ICANN is the Internet Corporation for Assigned Names and Numbers. It is a non-profit corporation which was created on September 18 1998 in order to take over a number of Internet-related tasks previously performed by other organizations, notably IANA.

The contract for ICANN came from the US Department of Commerce and was "sole sourced", which means no-one else (such as the Open Root Server Confederation which was also formed at the time to bid on the contract) was able to submit a bid to perform the task. These tasks include managing the assignment of domain names and IP addresses. To date, much of its work has concerned the introduction of seven new generic top-level domains. Its activities, however, are very controversial.

Since March 27 2003 Paul Twomey is President/CEO of ICANN.

On March 14, 2002, in a public meeting in Accra, in Ghana, ICANN decided amongst other things, to reduce direct public ("at large") participation in how it is run.

ICANN holds periodic public meetings for the expressed purpose of staying in touch with its membership.
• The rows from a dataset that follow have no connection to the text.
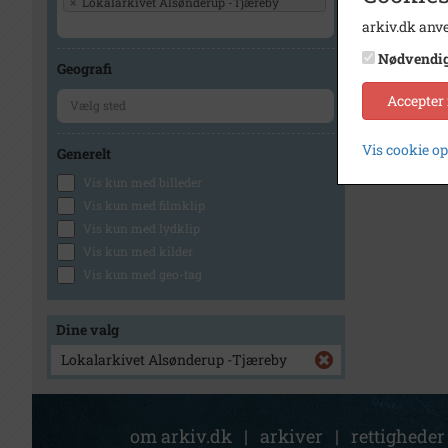
×
Lokalarkivet Alsønderup -Tjæreby
arkiv.dk anve
Nødvendi
Geografi
Accepter
Vis cookie o
Generelt
Vis kun med billeder
Vis kun med filmklip
Vis kun med lydklip
Vis kun med kilder
Vis kun med geo-tag
Dine valg
Lokalarkivet Alsønderup -Tjæreby
om arkiv.dk
|
arkiver
|
rettigheder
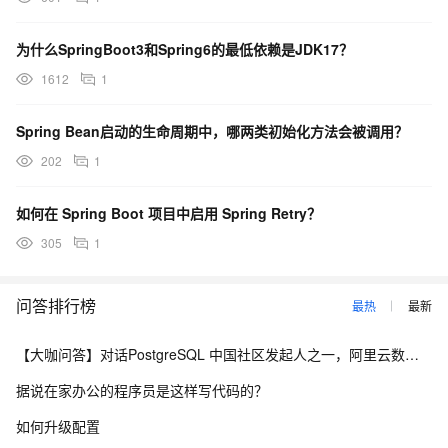
为什么SpringBoot3和Spring6的最低依赖是JDK17？
1612
1
Spring Bean启动的生命周期中，哪两类初始化方法会被调用？
202
1
如何在 Spring Boot 项目中启用 Spring Retry？
305
1
问答排行榜
最热
最新
【大咖问答】对话PostgreSQL 中国社区发起人之一，阿里云数据库高级专家 德哥
据说在家办公的程序员是这样写代码的？
如何升级配置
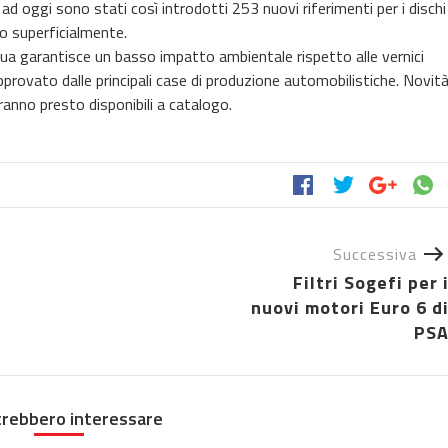
d oggi sono stati così introdotti 253 nuovi riferimenti per i dischi
to superficialmente.
cqua garantisce un basso impatto ambientale rispetto alle vernici
approvato dalle principali case di produzione automobilistiche. Novit
ranno presto disponibili a catalogo.
Successiva
Filtri Sogefi per 
nuovi motori Euro 6 d
PS
trebbero interessare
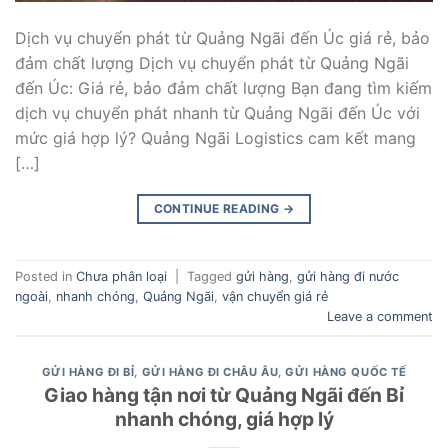
Dịch vụ chuyển phát từ Quảng Ngãi đến Úc giá rẻ, bảo
đảm chất lượng Dịch vụ chuyển phát từ Quảng Ngãi
đến Úc: Giá rẻ, bảo đảm chất lượng Bạn đang tìm kiếm
dịch vụ chuyển phát nhanh từ Quảng Ngãi đến Úc với
mức giá hợp lý? Quảng Ngãi Logistics cam kết mang
[…]
CONTINUE READING
→
Posted in
Chưa phân loại
|
Tagged
gửi hàng
,
gửi hàng đi nước
ngoài
,
nhanh chóng
,
Quảng Ngãi
,
vận chuyển giá rẻ
Leave a comment
GỬI HÀNG ĐI BỈ
,
GỬI HÀNG ĐI CHÂU ÂU
,
GỬI HÀNG QUỐC TẾ
Giao hàng tận nơi từ Quảng Ngãi đến Bỉ
nhanh chóng, giá hợp lý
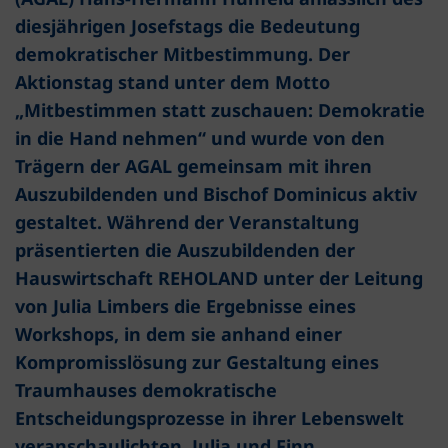
diesjährigen Josefstags die Bedeutung
demokratischer Mitbestimmung. Der
Aktionstag stand unter dem Motto
„Mitbestimmen statt zuschauen: Demokratie
in die Hand nehmen“ und wurde von den
Trägern der AGAL gemeinsam mit ihren
Auszubildenden und Bischof Dominicus aktiv
gestaltet. Während der Veranstaltung
präsentierten die Auszubildenden der
Hauswirtschaft REHOLAND unter der Leitung
von Julia Limbers die Ergebnisse eines
Workshops, in dem sie anhand einer
Kompromisslösung zur Gestaltung eines
Traumhauses demokratische
Entscheidungsprozesse in ihrer Lebenswelt
veranschaulichten. Julia und Finn,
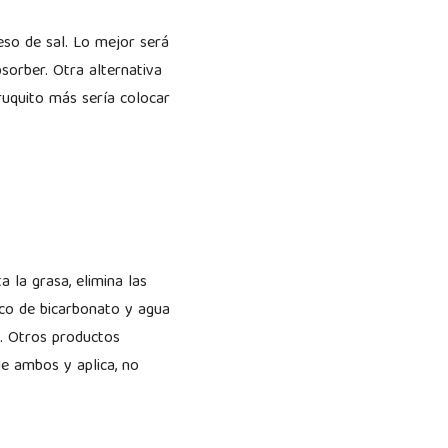
eso de sal. Lo mejor será
sorber. Otra alternativa
truquito más sería colocar
a la grasa, elimina las
oco de bicarbonato y agua
a. Otros productos
de ambos y aplica, no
Critics note that the locations of these meetings are often in countries with disproportionally small Internet access and far away from locations that the majority of the Internet-using public can afford to reach, thus making public input less likely.

In September and October 2003 ICANN played a crucial role in the conflict about VeriSign and its much disputed wildcard DNS service Site Finder. After an open letter from ICANN issuing an ultimatum to VeriSign, the company shut down the service on October 4 2003. Following this step VeriSign filed a lawsuit against ICANN on February 27 2004, claiming that ICANN has overstepped its authority. Subject of the claim is not only Site Finder, but also VeriSign's controversial Waiting List Service. The claim was dismissed in August 2004.

At the meeting of ICANN in Rome taking place from March 2 to March 6 2004, the Corporation agreed to ask approval of the US Department of Commerce for the Waiting List Service of VeriSign.

On 17 May 2004, ICANN published a proposed budget for the year 2004-05. It included proposals to increase the openness and professionalism of its operations, but almost doubled the proposed expenditure, from US $8.27m to $15.83m. The increase was to be funded by the introduction of new top-level domains, charges to all Domain Registries, and a "tax" on all domain name registrations, renewals and transfers (initially 20c US for all domains within a country-code top-level domain, and 25c for all others). The Council of European National Top Level Domain Registries (CENTR), which represents the Internet registries of 39 countries, has rejected the 91% increase, accusing ICANN of a lack of financial prudence and refusing to support what it sees as ICANN's "unrealistic political and operational targets".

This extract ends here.